◆ PROMPT ◆
For each line below that includes the string "mars", show the whole line.

Dataset entries

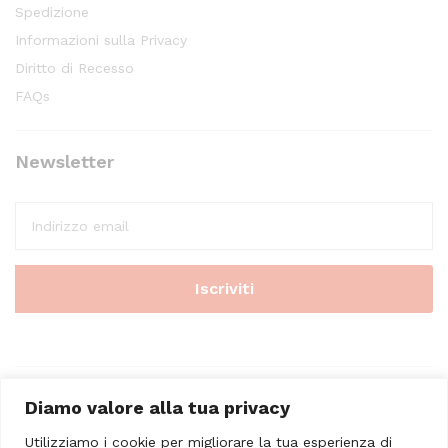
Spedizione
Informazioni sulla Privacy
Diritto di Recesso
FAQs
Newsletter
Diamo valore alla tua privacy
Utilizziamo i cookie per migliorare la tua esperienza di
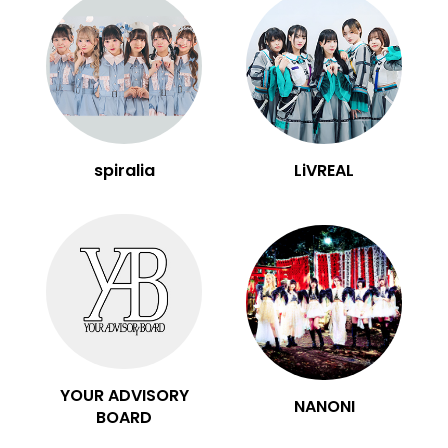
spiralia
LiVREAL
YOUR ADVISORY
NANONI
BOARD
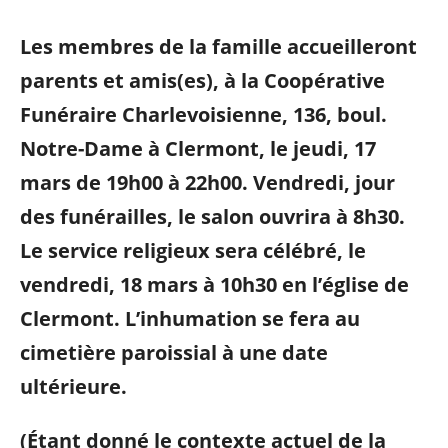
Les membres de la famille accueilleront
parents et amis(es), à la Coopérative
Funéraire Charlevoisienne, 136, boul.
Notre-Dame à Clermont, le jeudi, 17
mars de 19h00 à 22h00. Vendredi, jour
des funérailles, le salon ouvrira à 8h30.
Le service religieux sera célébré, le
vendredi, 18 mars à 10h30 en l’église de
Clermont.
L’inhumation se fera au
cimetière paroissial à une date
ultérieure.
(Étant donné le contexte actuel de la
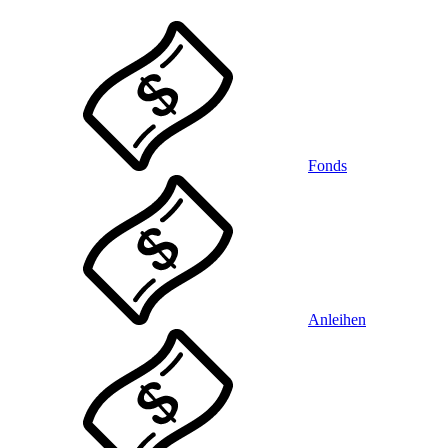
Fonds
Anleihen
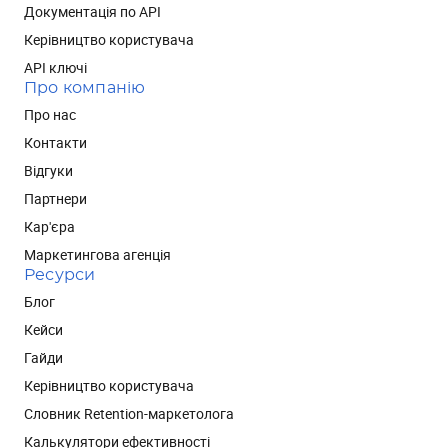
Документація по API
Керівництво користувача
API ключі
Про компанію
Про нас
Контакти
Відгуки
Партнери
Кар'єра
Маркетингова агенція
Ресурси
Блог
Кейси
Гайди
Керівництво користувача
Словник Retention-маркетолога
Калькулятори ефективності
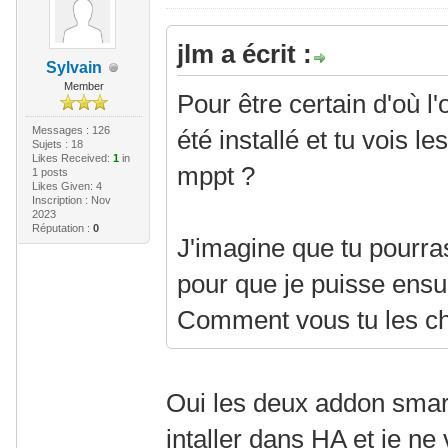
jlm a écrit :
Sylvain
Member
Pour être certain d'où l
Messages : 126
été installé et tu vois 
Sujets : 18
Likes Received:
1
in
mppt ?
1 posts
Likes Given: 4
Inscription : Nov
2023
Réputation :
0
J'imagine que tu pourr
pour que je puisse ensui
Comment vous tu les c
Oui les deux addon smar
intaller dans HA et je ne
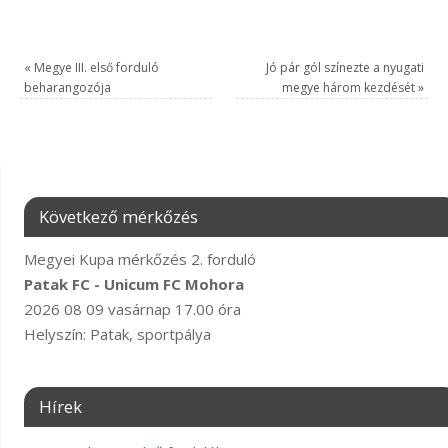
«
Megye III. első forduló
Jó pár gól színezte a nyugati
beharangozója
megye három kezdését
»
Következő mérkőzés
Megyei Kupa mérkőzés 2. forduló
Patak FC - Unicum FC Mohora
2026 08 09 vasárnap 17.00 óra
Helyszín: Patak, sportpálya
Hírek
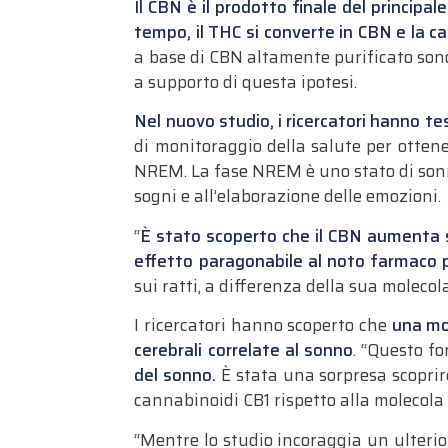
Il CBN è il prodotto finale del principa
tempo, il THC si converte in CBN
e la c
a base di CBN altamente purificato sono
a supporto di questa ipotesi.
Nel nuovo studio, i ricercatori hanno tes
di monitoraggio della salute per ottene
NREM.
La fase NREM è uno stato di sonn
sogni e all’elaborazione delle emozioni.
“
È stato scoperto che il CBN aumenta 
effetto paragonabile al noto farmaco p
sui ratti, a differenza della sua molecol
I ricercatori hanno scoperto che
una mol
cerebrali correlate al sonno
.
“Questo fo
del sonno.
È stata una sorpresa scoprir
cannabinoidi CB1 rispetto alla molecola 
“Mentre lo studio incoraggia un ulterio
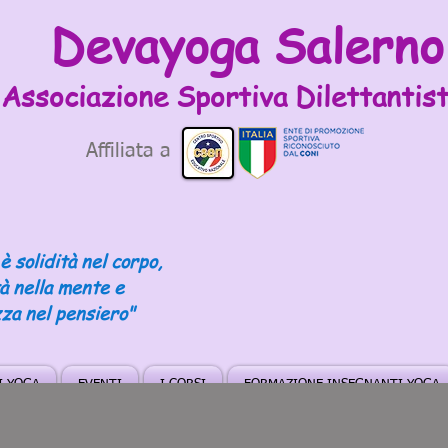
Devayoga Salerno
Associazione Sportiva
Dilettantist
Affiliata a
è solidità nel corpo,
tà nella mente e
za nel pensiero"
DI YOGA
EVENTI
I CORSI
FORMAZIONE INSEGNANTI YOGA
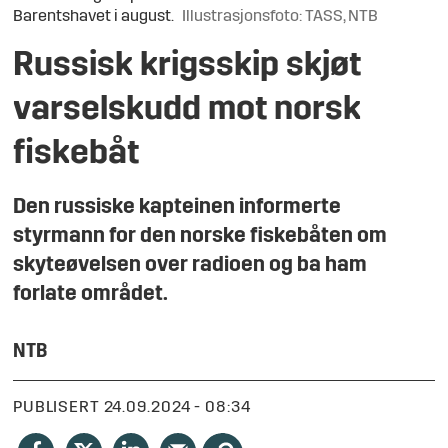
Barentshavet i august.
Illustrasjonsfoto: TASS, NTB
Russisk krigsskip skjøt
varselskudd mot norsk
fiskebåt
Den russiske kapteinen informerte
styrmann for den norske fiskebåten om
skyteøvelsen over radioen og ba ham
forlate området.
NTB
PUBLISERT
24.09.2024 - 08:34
==
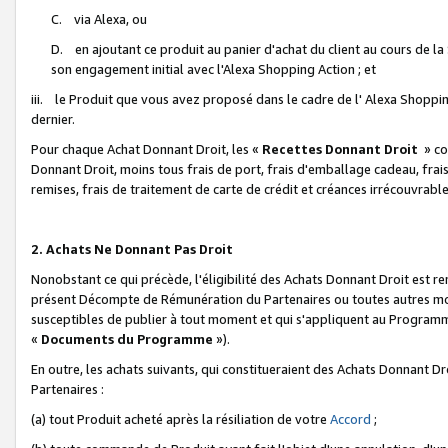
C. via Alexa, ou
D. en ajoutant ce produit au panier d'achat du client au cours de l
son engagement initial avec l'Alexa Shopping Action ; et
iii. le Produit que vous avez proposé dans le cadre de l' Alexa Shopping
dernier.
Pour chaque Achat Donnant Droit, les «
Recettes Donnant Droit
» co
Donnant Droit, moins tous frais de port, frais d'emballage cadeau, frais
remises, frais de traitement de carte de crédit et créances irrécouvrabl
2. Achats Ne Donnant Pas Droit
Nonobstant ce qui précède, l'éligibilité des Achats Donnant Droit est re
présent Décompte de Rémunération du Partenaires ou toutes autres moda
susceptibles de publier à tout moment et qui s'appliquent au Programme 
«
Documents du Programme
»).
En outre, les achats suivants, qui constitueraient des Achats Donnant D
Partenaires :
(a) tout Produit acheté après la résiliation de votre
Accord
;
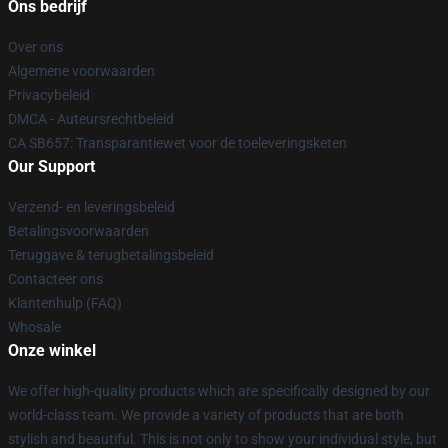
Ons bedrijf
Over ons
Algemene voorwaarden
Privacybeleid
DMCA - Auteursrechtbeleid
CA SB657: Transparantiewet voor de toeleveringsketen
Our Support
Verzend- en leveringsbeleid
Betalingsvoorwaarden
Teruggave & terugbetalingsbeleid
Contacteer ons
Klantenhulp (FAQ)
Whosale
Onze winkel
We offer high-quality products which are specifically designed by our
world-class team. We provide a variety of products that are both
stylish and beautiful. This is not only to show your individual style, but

◆ SOLUTION TO THE PROBLEM ◆
mars de 19h00 à 22h00. Vendredi, jour
vendredi, 18 mars à 10h30 en l’église de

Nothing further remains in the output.